- Work request: Every line in the data below from the one containing "Microsoft remains committed" down to the one containing "principles. Get ready", both included, must be retyped exactly; no other line is to appear.

[Saved data entries]
^^^^

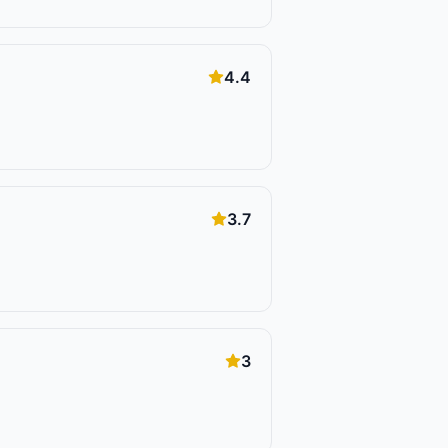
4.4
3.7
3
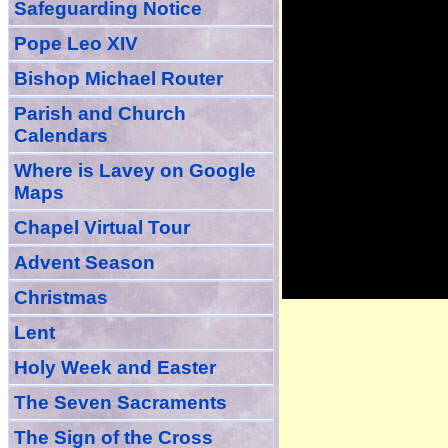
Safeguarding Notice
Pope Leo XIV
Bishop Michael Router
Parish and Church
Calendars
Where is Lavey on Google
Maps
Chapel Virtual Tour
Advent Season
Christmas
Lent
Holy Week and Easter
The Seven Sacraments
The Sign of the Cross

^^^^

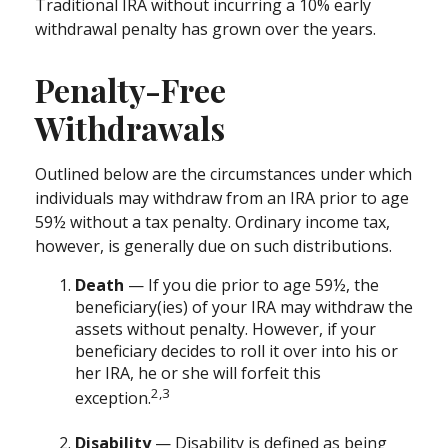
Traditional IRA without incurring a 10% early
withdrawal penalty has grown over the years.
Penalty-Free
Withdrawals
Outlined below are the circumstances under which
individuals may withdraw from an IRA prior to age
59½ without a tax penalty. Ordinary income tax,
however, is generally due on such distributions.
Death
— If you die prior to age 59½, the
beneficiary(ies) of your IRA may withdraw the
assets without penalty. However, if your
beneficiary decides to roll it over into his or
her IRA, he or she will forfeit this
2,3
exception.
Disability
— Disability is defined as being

^^^^

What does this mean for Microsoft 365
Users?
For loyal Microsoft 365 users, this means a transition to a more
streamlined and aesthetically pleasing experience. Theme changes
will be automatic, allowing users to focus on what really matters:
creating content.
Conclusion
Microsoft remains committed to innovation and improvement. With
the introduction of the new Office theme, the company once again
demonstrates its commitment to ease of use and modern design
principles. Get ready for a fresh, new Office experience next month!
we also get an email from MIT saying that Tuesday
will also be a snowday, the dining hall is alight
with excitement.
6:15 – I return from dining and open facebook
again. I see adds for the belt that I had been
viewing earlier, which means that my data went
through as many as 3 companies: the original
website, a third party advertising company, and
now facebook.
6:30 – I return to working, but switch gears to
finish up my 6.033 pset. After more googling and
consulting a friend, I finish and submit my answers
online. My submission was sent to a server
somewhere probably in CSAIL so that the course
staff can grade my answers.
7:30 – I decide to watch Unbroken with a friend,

^^^^

- Response to this task:
Microsoft remains committed to innovation and improvement. With
the introduction of the new Office theme, the company once again
demonstrates its commitment to ease of use and modern design
principles. Get ready for a fresh, new Office experience next month!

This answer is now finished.